Another strength of the present study was the use of accelerometers, which allowed for an objective assessment of habitual daily PA. This is a rarely-available method in large epidemiological studies, and permitted a minute-by-minute classification of daily activity into different intensity levels, as well as the definition of tertiles based on the amount of time spent in each PA level. The stratification of our analyses into these subgroups adds novel information to the poorly understood interaction between dietary fatty acids and physical activity (including sedentary, lifestyle PA and MVPA) in lipoprotein metabolism.
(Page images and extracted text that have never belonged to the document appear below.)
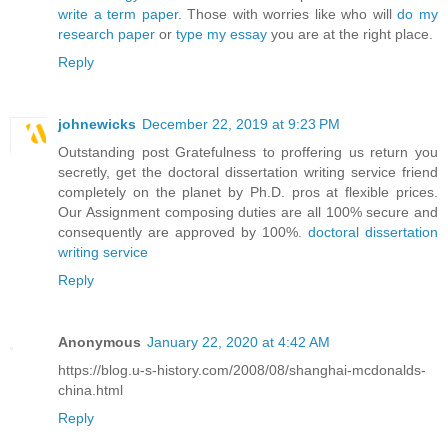
write a term paper
. Those with worries like who will
do my
research paper
or
type my essay
you are at the right place.
Reply
johnewicks
December 22, 2019 at 9:23 PM
Outstanding post Gratefulness to proffering us return you
secretly, get the doctoral dissertation writing service friend
completely on the planet by Ph.D. pros at flexible prices.
Our Assignment composing duties are all 100% secure and
consequently are approved by 100%.
doctoral dissertation
writing service
Reply
Anonymous
January 22, 2020 at 4:42 AM
https://blog.u-s-history.com/2008/08/shanghai-mcdonalds-
china.html
Reply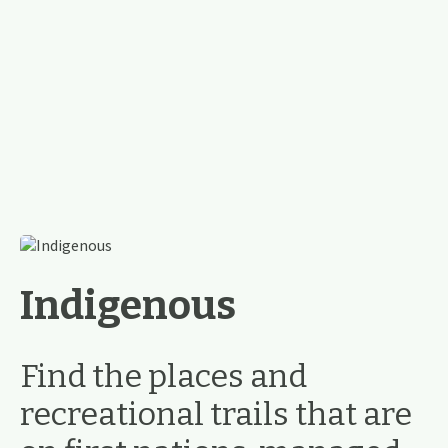
Indigenous
Find the places and
recreational trails that are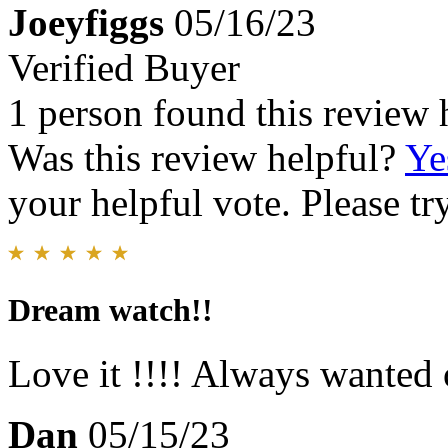
Joeyfiggs
05/16/23
Verified Buyer
1 person found this review 
Was this review helpful?
Ye
your helpful vote. Please try
Dream watch!!
Love it !!!! Always wanted 
Dan
05/15/23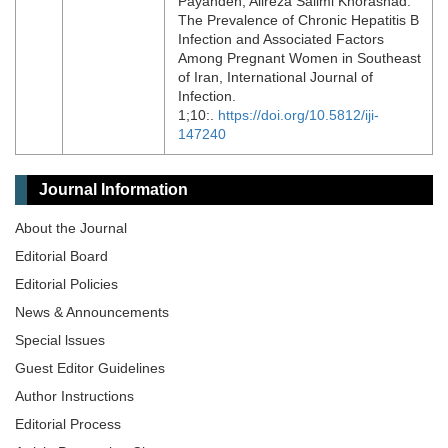
Payandeh, Alireza Salimi Khorashad.
The Prevalence of Chronic Hepatitis B
Infection and Associated Factors
Among Pregnant Women in Southeast
of Iran, International Journal of
Infection.
1;10:.
https://doi.org/10.5812/iji-
147240
Journal Information
About the Journal
Editorial Board
Editorial Policies
News & Announcements
Special lssues
Guest Editor Guidelines
Author Instructions
Editorial Process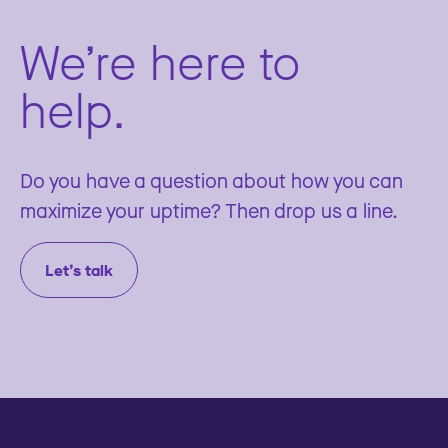
We’re here to
help.
Do you have a question about how you can
maximize your uptime? Then drop us a line.
Let’s talk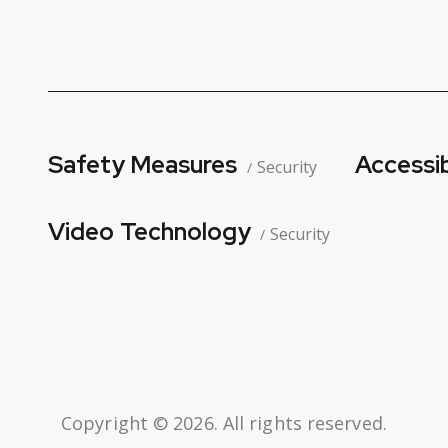
Safety Measures
Accessib
Security
Video Technology
Security
Copyright © 2026. All rights reserved.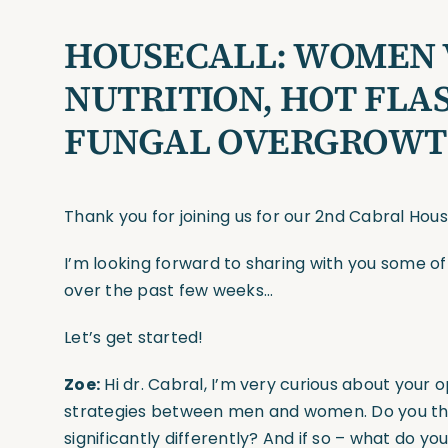
HOUSECALL: WOMEN V
NUTRITION, HOT FLAS
FUNGAL OVERGROWT
Thank you for joining us for our 2nd Cabral Hou
I’m looking forward to sharing with you some o
over the past few weeks…
Let’s get started!
Zoe:
Hi dr. Cabral, I’m very curious about your o
strategies between men and women. Do you t
significantly differently? And if so – what do yo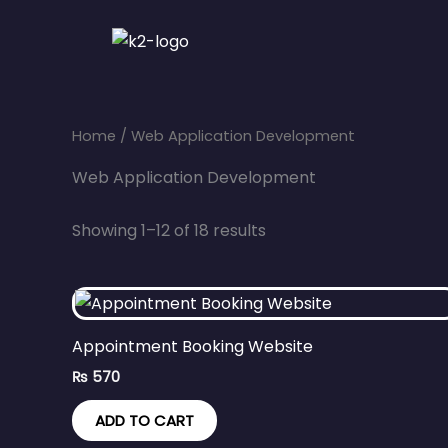
Skip
to
content
Home
/ Web Application Development
Web Application Development
Showing 1–12 of 18 results
Appointment Booking Website
₨
570
ADD TO CART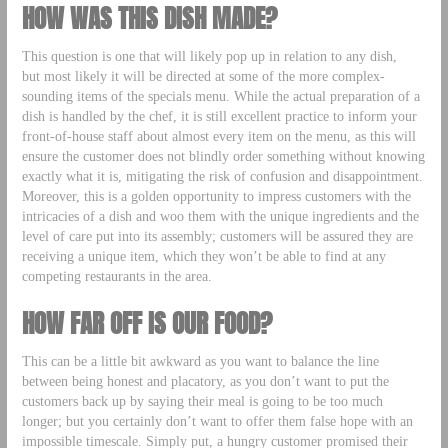
HOW WAS THIS DISH MADE?
This question is one that will likely pop up in relation to any dish,
but most likely it will be directed at some of the more complex-
sounding items of the specials menu. While the actual preparation of a
dish is handled by the chef, it is still excellent practice to inform your
front-of-house staff about almost every item on the menu, as this will
ensure the customer does not blindly order something without knowing
exactly what it is, mitigating the risk of confusion and disappointment.
Moreover, this is a golden opportunity to impress customers with the
intricacies of a dish and woo them with the unique ingredients and the
level of care put into its assembly; customers will be assured they are
receiving a unique item, which they won’t be able to find at any
competing restaurants in the area.
HOW FAR OFF IS OUR FOOD?
This can be a little bit awkward as you want to balance the line
between being honest and placatory, as you don’t want to put the
customers back up by saying their meal is going to be too much
longer; but you certainly don’t want to offer them false hope with an
impossible timescale. Simply put, a hungry customer promised their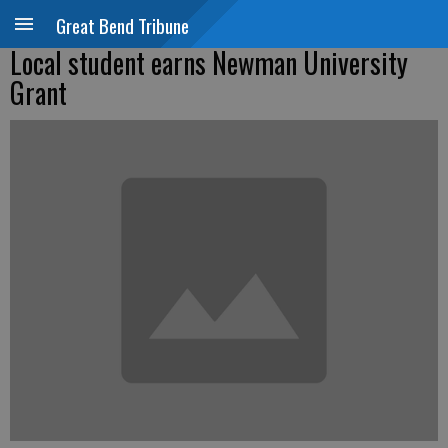
Great Bend Tribune
Local student earns Newman University
Grant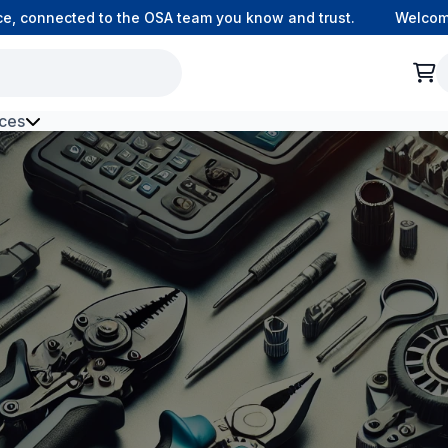
 connected to the OSA team you know and trust.
Welcome to
ces
h Environment Fibre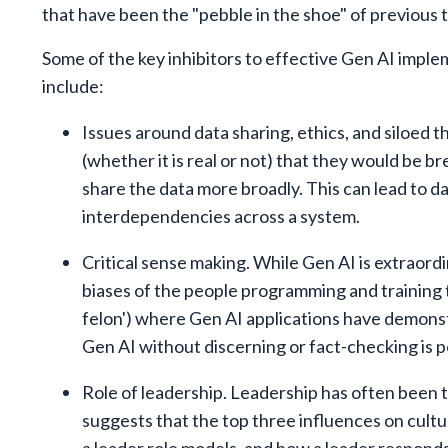
that have been the "pebble in the shoe" of previous
Some of the key inhibitors to effective Gen AI impl
include:
Issues around data sharing, ethics, and siloed t
(whether it is real or not) that they would be b
share the data more broadly. This can lead to d
interdependencies across a system.
Critical sense making. While Gen AI is extraordin
biases of the people programming and training 
felon') where Gen AI applications have demonstr
Gen AI without discerning or fact-checking is p
Role of leadership. Leadership has often been t
suggests that the top three influences on cult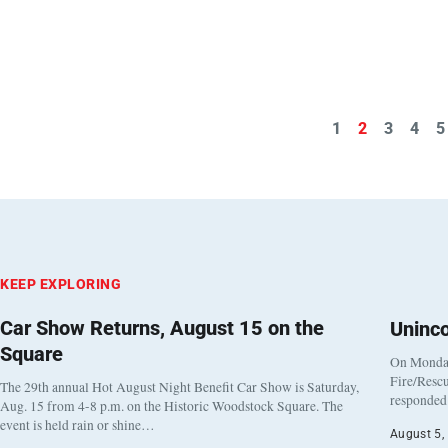
1
2
3
4
5
KEEP EXPLORING
Car Show Returns, August 15 on the
Uninc
Square
On Monday
Fire/Rescu
The 29th annual Hot August Night Benefit Car Show is Saturday,
responded 
Aug. 15 from 4-8 p.m. on the Historic Woodstock Square. The
event is held rain or shine…
August 5,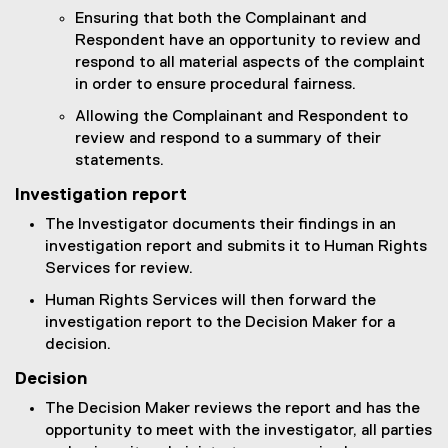
Ensuring that both the Complainant and
Respondent have an opportunity to review and
respond to all material aspects of the complaint
in order to ensure procedural fairness.
Allowing the Complainant and Respondent to
review and respond to a summary of their
statements.
Investigation report
The Investigator documents their findings in an
investigation report and submits it to Human Rights
Services for review.
Human Rights Services will then forward the
investigation report to the Decision Maker for a
decision.
Decision
The Decision Maker reviews the report and has the
opportunity to meet with the investigator, all parties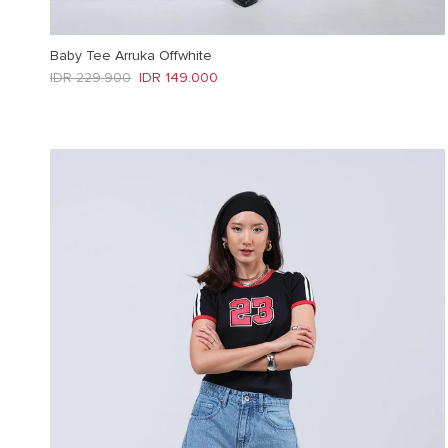
Baby Tee Arruka Offwhite
Regular price
Sale price
IDR 229.900
IDR 149.000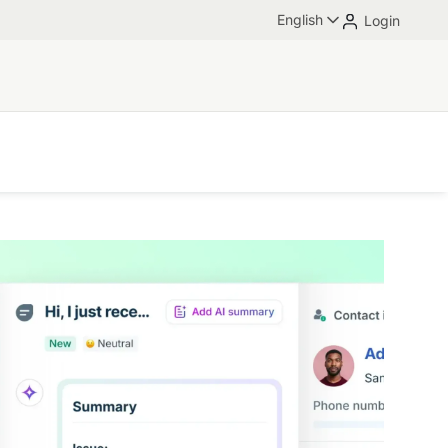
English
Login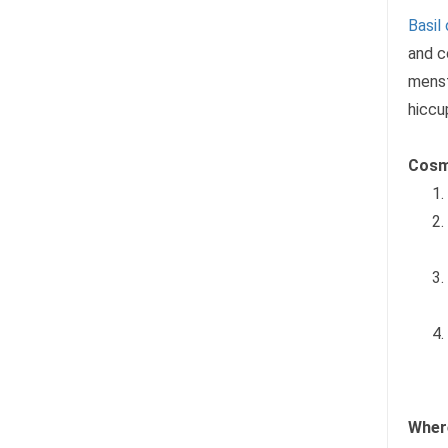
Basil
and c
menst
hiccu
Cosm
Where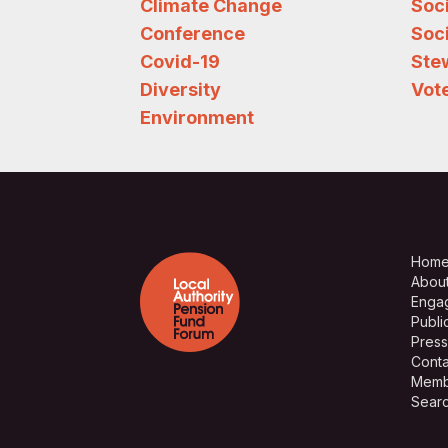
Climate Change
Soc
Conference
Soci
Covid-19
Ste
Diversity
Vote
Environment
Hom
Abou
Enga
Publi
Press
Conta
Memb
Sear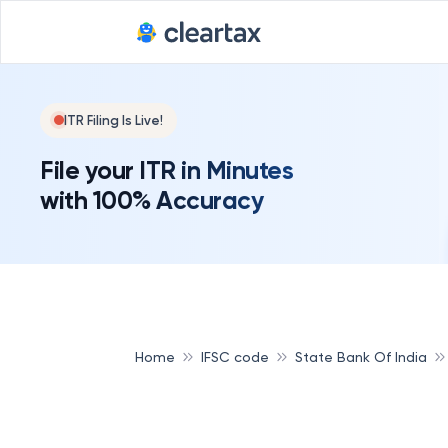
ITR Filing Is Live!
File your ITR in Minutes
with 100% Accuracy
Home
IFSC code
State Bank Of India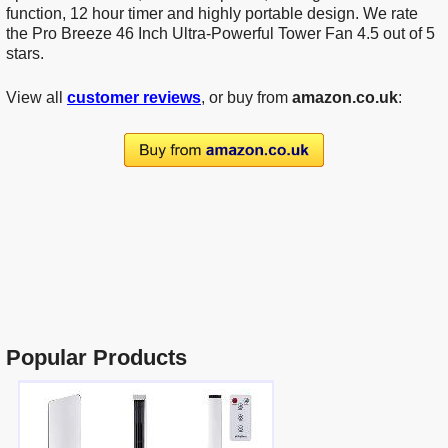
function, 12 hour timer and highly portable design. We rate
the Pro Breeze 46 Inch Ultra-Powerful Tower Fan 4.5 out of 5
stars.
View all
customer reviews
, or buy from
amazon.co.uk
:
Popular Products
It must be kept in mind that our findings are based on cross-sectional analyses, and hence the observed associations do not necessarily infer causality. Moreover, the assessment of diet and PA were not performed at exactly the same time, and hence analyses were not adjusted for season. Nevertheless, we observed no association between the season of dietary assessment and fatty acid intakes in bivariate analyses. An association was however observed between the season of PA assessment and lifestyle PA, with greater PA levels occurring in spring and summer compared to winter. We therefore cannot exclude the possibility of residual confounding by seasonal differences related to PA or lack thereof, such as sun exposure and differing levels of vitamin D, which have been suggested to play a beneficial role in glycemic control [67]. Nonetheless, sensitivity analyses with further adjustment for season did not alter the observed associations, except in males in the highest sedentary tertile, where the inverse association of MUFA with TAG no longer reached statistical significance (p = 0.032, data not shown). Finally, as often occurring in cohort studies, children of lower social classes were under-represented in our study population. Although we adjusted for parental education, our findings may not be representative of the study area. With this non-random loss-to-follow-up, adolescents in our study might present healthier blood lipid profiles as well as better lifestyle habits than the general population [34]. The fact that associations were nevertheless detected in our study population emphasizes the relevance of the present study findings and the need for further investigation.

5. Conclusions

Our findings suggest that replacing dietary CHO with MUFA (both sexes) or n-3 PUFA (only females) may induce beneficial changes in the blood lipid profile of adolescents. Adolescents, and particularly females, who are the least active in their daily lives, seem to be more susceptible to changes in diet involving the substitution of dietary fatty acids for CHO. Our results highlight the complexity of the body as a biological system, where the effects of diet on the lipid profile might vary in an activity-specific manner, emphasizing possible synergistic roles of diet and PA, especially lifestyle PA.